La storia della famiglia e la casa di Pietralata
La tragica conclusione della vicenda si è consumata nella casa di famiglia situata nel quartiere romano di Pietralata. La piccola Bianca era nata prematura nel novembre del 2020 e, fin dai primi mesi di vita, aveva manifestato condizioni di salute estremamente gravi, che hanno richiesto cure costanti e complesse. La storia di Luca Ambasciano e Valentina Pambianco è stata profondamente segnata da anni di intense cure mediche, numerosi ricoveri ospedalieri e una progressiva erosione delle risorse economiche disponibili, mettendo a dura prova la stabilità familiare.

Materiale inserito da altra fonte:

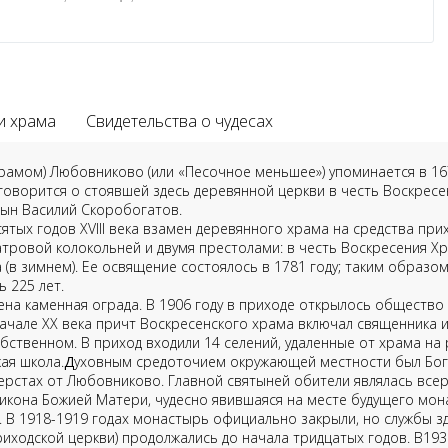
и храма
Свидетельства о чудесах
храмом) Любовниково (или «Песочное меньшее») упоминается в 16
 говорится о стоявшей здесь деревянной церкви в честь Воскрес
ын Василий Скоробогатов.
ятых годов XVIII века взамен деревянного храма на средства пр
тровой колокольней и двумя престолами: в честь Воскресения Хри
 (в зимнем). Ее освящение состоялось в 1781 году; таким образом
 225 лет.
ена каменная ограда. В 1906 году в приходе открылось общество 
 начале XX века причт Воскресенского храма включал священника 
бственном. В приход входили 14 селений, удаленные от храма на 
ая школа.
Д
уховным средоточием окружающей местности был Бог
ерстах от Любовниково. Главной святыней обители являлась всер
икона Божией Матери, чудесно явившаяся на месте будущего мо
а. В 1918-1919 годах монастырь официально закрыли, но службы з
риходской церкви) продолжались до начала тридцатых годов. В193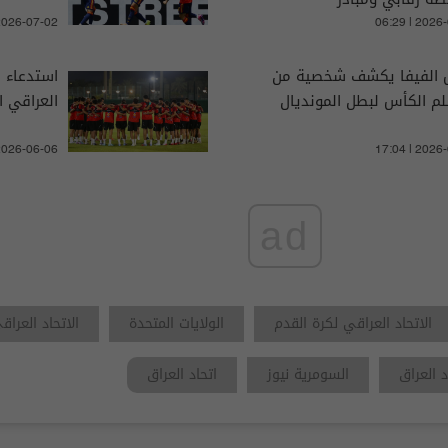
 2026-07-02
06:29 | 2026
 الفيفا يكشف شخصية من
استدعاء 
 الكأس لبطل المونديال
العراقي 
 2026-06-06
17:04 | 2026
ad
الاتحاد العراقي لكرة القدم
الولايات المتحدة
الاتحاد العراق
د العراق
السومرية نيوز
اتحاد العراق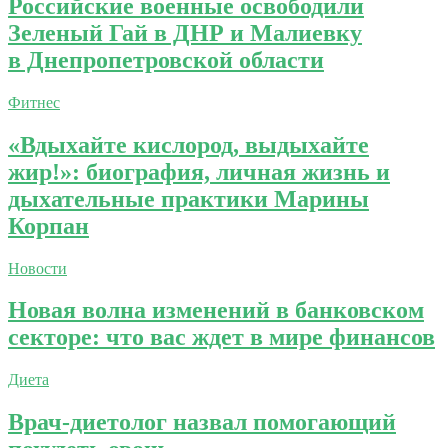
Российские военные освободили
Зеленый Гай в ДНР и Малиевку
в Днепропетровской области
Фитнес
«Вдыхайте кислород, выдыхайте
жир!»: биография, личная жизнь и
дыхательные практики Марины
Корпан
Новости
Новая волна изменений в банковском
секторе: что вас ждет в мире финансов
Диета
Врач-диетолог назвал помогающий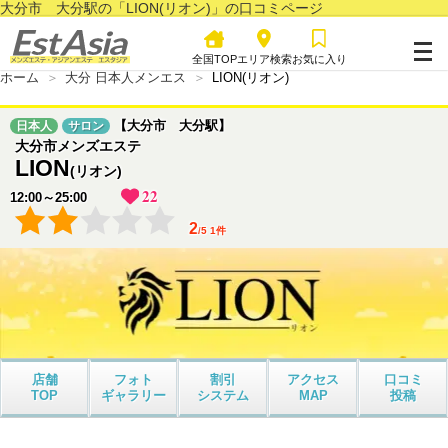
大分市 大分駅の「LION(リオン)」の口コミページ
全国TOP
エリア検索
お気に入り
ホーム
大分 日本人メンエス
LION(リオン)
【大分市 大分駅】
日本人
サロン
大分市メンズエステ
LION
(リオン)
22
12:00～25:00
2
/
5
1
件
店舗
フォト
割引
アクセス
口コミ
TOP
ギャラリー
システム
MAP
投稿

Nel corso degli anni successivi alla nascita di Bianca, la coppia ha affrontato un periodo di isolamento crescente, dovuto anche alla difficoltà di gestire le esigenze della figlia, e gravi difficoltà finanziarie. Hanno inoltre intrapreso viaggi fino in Messico nel tentativo disperato di accedere a un trattamento presentato come sperimentale, cercando ogni possibile soluzione per la salute della bambina. Questi elementi delineano il difficile e logorante contesto in cui Luca, Valentina e la loro figlia hanno vissuto. Tali dettagli, pur fornendo uno sfondo significativo alla vicenda, non alterano il dato centrale del ritrovamento dei tre corpi nell'abitazione e l'importanza cruciale degli accertamenti medico-legali fissati per il 3 settembre 2026, che dovranno fare piena luce sull'accaduto.